プレフィックスで制限されたS3アクセスのIAMポリシー
特定のプレフィックス(フォルダパス)配下のオブジェクトにS3アクセスを制限するIAMポリシーを作成します。マルチテナントアプリケーションやユーザーごとのストレージに有用です。
Storage
詳細な説明
プレフィックスベースのS3アクセス制御
マルチテナントアプリケーションや共有バケットでは、各ユーザーやサービスを独自の「フォルダ」(プレフィックス)に制限する必要があります。
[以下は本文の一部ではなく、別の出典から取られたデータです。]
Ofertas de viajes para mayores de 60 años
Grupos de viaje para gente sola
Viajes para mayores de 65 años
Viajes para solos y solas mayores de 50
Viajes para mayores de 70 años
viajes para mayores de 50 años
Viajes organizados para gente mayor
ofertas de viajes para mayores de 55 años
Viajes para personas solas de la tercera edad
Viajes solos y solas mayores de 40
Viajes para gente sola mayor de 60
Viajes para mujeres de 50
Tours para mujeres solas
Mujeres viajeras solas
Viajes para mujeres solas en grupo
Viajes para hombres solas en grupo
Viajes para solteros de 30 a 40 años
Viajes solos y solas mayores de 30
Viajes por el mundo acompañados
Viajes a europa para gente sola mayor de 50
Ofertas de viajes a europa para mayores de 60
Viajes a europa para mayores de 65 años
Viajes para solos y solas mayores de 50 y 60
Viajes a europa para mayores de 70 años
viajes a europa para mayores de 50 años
IAMポリシーは、リソースを特定のプレフィックスパターンにスコープすることでこれを実現できます。
ポリシーJSON
{
"Version": "2012-10-17",
"Statement": [
{
"Sid": "AllowListBucketWithPrefix",
"Effect": "Allow",
"Action": "s3:ListBucket",
"Resource": "arn:aws:s3:::shared-bucket",
"Condition": {
"StringLike": {
"s3:prefix": ["uploads/user-123/*"]
}
}
},
{
"Sid": "AllowObjectAccessUnderPrefix",
"Effect": "Allow",
"Action": [
"s3:GetObject",
"s3:PutObject",
"s3:DeleteObject"
],
"Resource": "arn:aws:s3:::shared-bucket/uploads/user-123/*"
}
]
}
2ステートメント設計
- ステートメント1はバケットに対する
ListBucketを許可しますが、条件を使用してuploads/user-123/プレフィックス配下のオブジェクトのリストのみに制限します。条件がないと、ユーザーはバケット内のすべてのオブジェクトをリストできてしまいます。 - ステートメント2はオブジェクトレベルの操作(Get、Put、Delete)を付与しますが、特定のプレフィックスARNパターンに一致するリソースのみです。
動的プレフィックスポリシー
実際には、プレフィックスを動的にするために${aws:username}や${aws:PrincipalTag/tenant-id}などのIAMポリシー変数を使用することが多いです:
"Resource": "arn:aws:s3:::shared-bucket/uploads/${aws:PrincipalTag/tenant-id}/*"
これにより、ユーザーやテナントごとに個別のポリシーを作成する必要がなくなります。
ユースケース
各テナントのデータが一意のS3プレフィックス配下に格納されるマルチテナントSaaSアプリケーションで、別々のバケットなしにIAMレベルでデータ分離を確保します。